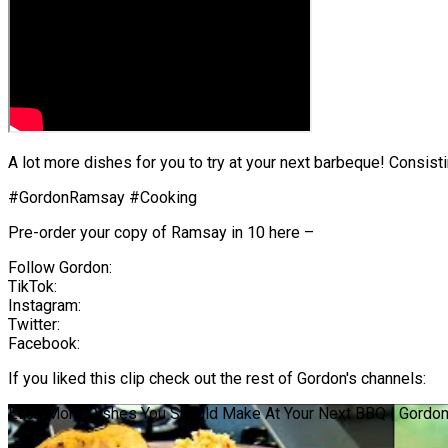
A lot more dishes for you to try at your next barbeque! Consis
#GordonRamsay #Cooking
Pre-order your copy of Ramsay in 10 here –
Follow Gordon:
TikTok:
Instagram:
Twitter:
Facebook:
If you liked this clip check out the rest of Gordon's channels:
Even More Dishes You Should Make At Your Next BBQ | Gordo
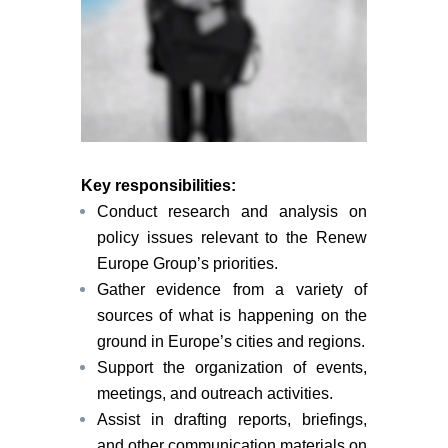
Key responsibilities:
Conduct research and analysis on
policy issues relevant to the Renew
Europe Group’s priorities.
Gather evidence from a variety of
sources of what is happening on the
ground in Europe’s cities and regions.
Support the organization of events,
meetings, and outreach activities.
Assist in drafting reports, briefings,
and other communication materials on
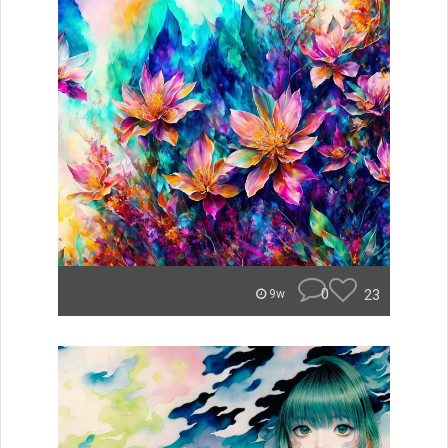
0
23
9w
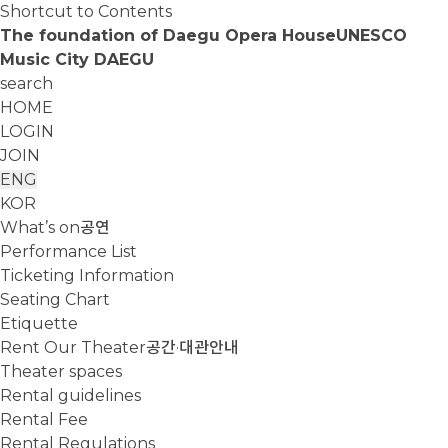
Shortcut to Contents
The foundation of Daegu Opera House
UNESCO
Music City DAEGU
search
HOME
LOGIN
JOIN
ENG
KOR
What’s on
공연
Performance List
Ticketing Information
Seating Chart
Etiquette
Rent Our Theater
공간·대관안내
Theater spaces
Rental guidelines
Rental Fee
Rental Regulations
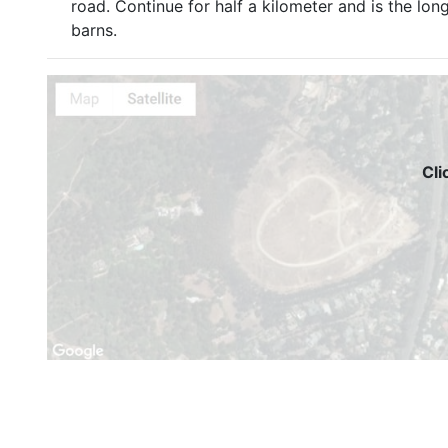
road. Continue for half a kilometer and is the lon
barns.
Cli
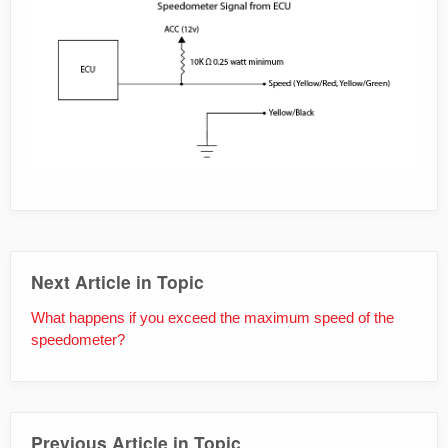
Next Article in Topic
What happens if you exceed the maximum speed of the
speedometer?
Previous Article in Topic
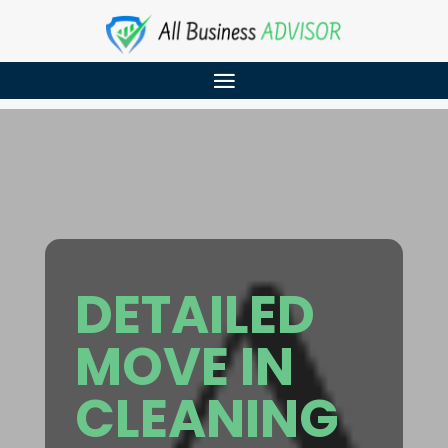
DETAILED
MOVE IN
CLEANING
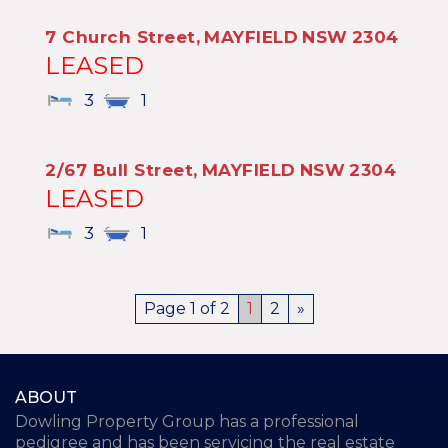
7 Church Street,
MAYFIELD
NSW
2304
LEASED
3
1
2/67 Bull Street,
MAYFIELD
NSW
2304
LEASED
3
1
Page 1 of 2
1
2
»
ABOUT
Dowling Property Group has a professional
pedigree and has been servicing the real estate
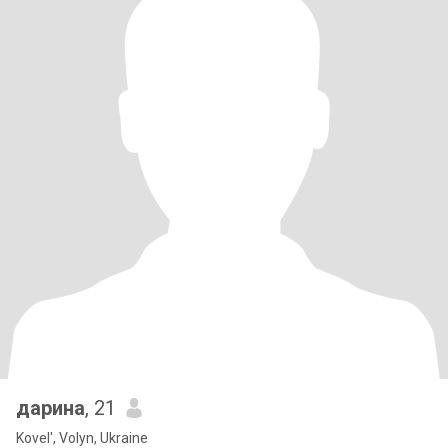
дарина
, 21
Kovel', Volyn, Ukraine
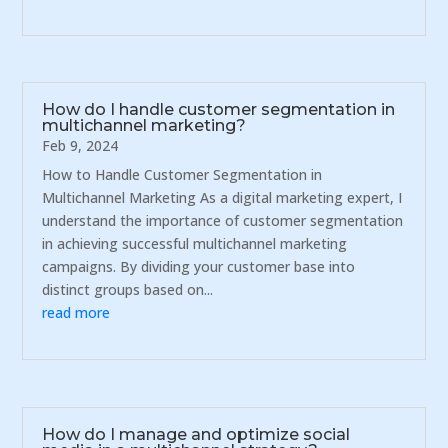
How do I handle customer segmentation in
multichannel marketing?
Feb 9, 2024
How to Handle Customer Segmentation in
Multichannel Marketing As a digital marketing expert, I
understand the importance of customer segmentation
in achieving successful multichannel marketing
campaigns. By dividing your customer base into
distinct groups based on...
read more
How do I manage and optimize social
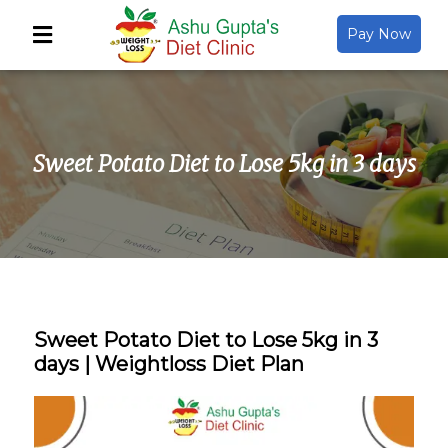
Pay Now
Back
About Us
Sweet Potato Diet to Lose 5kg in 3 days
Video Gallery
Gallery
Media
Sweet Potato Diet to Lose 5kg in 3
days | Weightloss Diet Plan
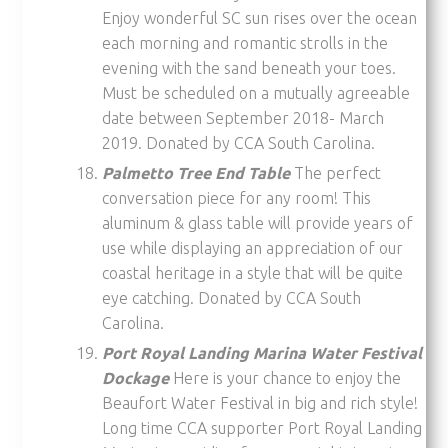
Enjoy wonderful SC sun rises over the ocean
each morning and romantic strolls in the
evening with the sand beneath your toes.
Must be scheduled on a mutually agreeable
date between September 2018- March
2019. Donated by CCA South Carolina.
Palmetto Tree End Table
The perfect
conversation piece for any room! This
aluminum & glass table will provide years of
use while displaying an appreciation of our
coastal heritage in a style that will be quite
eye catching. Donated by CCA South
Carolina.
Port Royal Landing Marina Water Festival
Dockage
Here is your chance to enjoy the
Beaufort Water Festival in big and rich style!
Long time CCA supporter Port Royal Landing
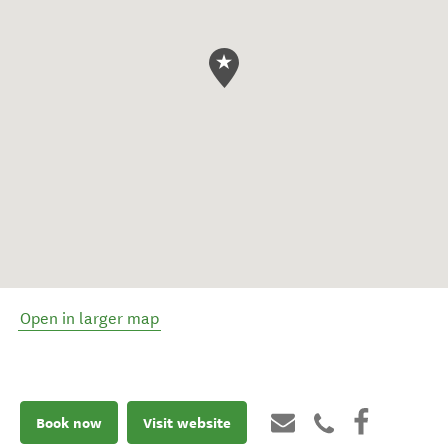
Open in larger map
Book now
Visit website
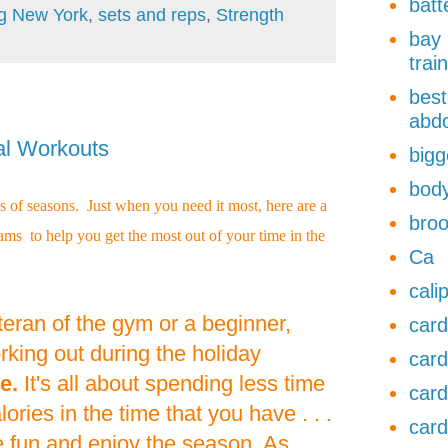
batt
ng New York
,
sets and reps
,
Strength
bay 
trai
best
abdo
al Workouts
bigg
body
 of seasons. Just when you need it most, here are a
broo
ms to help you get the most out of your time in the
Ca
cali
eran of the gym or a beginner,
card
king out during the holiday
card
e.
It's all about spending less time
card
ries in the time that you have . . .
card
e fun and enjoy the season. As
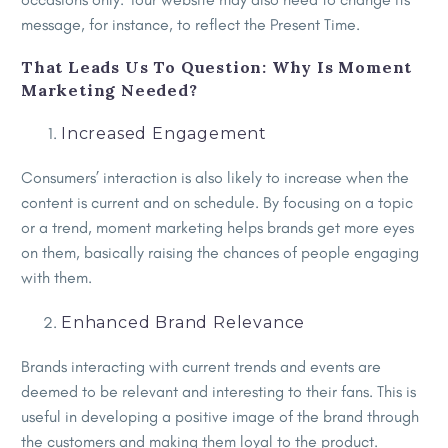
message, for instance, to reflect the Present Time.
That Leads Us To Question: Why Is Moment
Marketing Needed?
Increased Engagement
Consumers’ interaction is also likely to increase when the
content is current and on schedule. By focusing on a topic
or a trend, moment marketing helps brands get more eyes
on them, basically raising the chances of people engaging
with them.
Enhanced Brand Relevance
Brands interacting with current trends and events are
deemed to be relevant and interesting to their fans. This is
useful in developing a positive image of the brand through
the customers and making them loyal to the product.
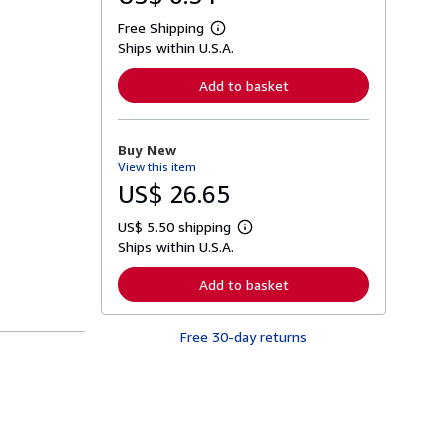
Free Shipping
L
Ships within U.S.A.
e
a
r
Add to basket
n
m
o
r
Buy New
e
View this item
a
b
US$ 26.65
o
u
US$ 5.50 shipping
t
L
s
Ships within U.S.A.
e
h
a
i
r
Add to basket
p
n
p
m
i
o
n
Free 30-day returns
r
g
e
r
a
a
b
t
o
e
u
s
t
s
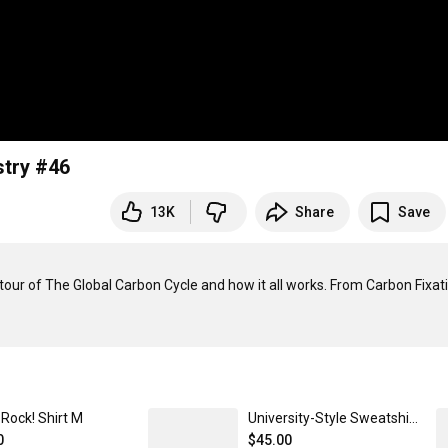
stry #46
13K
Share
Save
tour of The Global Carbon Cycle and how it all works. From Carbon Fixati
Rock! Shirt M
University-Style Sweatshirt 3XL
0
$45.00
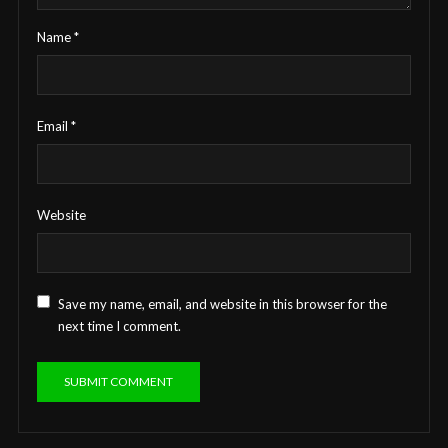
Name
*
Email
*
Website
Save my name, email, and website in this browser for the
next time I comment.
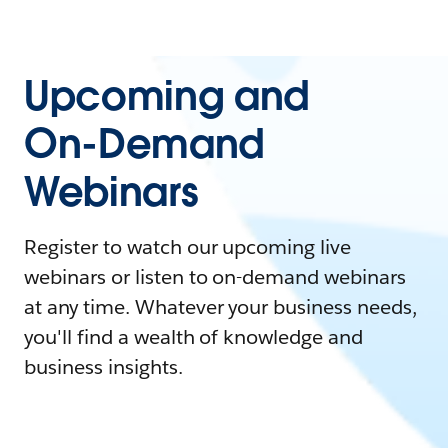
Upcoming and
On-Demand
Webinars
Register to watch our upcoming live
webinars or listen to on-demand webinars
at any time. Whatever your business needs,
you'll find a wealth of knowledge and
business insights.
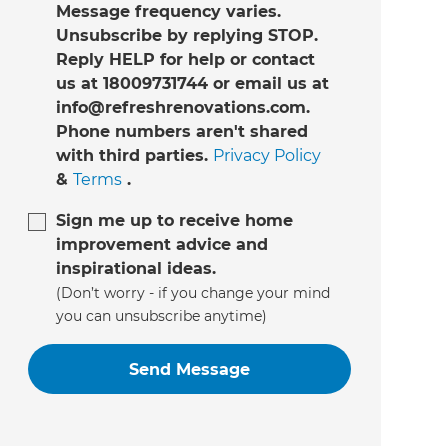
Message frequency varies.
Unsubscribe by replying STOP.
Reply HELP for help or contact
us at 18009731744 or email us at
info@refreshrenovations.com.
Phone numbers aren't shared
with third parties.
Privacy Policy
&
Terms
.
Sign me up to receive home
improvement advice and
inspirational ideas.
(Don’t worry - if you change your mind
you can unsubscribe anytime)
◆ ◆ ◆ ◆ ◆
**Exercise requirements:**
Start with the line that contains "Unsubscribe by replying STOP.", end with the last line of the entries, and please retype every line in that span exactly, with no others.

**Answer box:**
Unsubscribe by replying STOP.
Reply HELP for help or contact
us at 18009731744 or email us at
info@refreshrenovations.com.
Phone numbers aren't shared
with third parties.
Privacy Policy
&
Terms
.
Sign me up to receive home
improvement advice and
inspirational ideas.
(Don’t worry - if you change your mind
you can unsubscribe anytime)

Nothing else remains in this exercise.